Wilson is smuggling a demystification into mystical language: the sacred isn’t a throne in the sky, it’s a frequency. By comparing revelation to a radio accidentally catching an unknown station, he drains religion, mysticism, and magic of their gatekeeping. Meaning isn’t earned through doctrine or lineage; it’s stumbled upon. That image also implies fragility and interference: the universe may be broadcasting constantly, but most of us live with static, bad reception, the dial stuck on the ordinary.

The “thick, lead wall” is doing heavy psychological work. Lead blocks radiation; it’s a bunker material. Wilson’s subtext is that modern consciousness is armored against significance, not because meaning is absent but because we’ve built defenses - habit, cynicism, fatigue, the daily grind of categories.
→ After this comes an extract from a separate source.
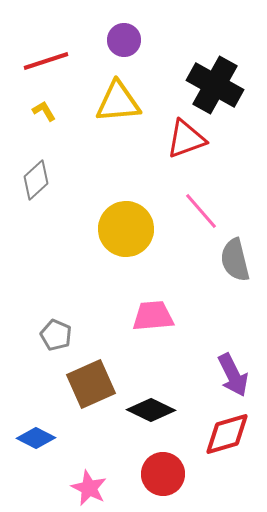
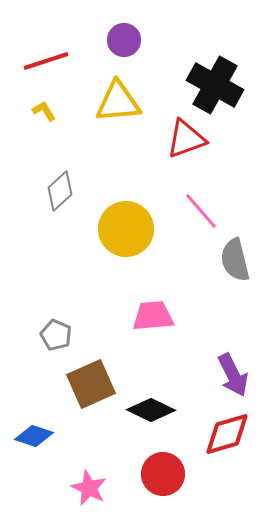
gray diamond: moved 24 px right, 11 px down
blue diamond: moved 2 px left, 2 px up; rotated 9 degrees counterclockwise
Poets, in his telling, are less “creative” than porous: they notice the wall because they keep pressing their ear to it.

Then comes the key rhetorical move: the wall vanishes “for no reason we can understand.” That line refuses both superstition and simple rationalism. He’s not claiming a miracle with a moral lesson; he’s describing an episodic mental state - awe, absorption, a rush of coherence - that arrives unpredictably and therefore feels external. Calling it “the infinite interestingness of things” is a sly, modern-friendly rebrand of the sublime: not thunderbolts and angels, but the suddenly intolerable vividness of the mundane.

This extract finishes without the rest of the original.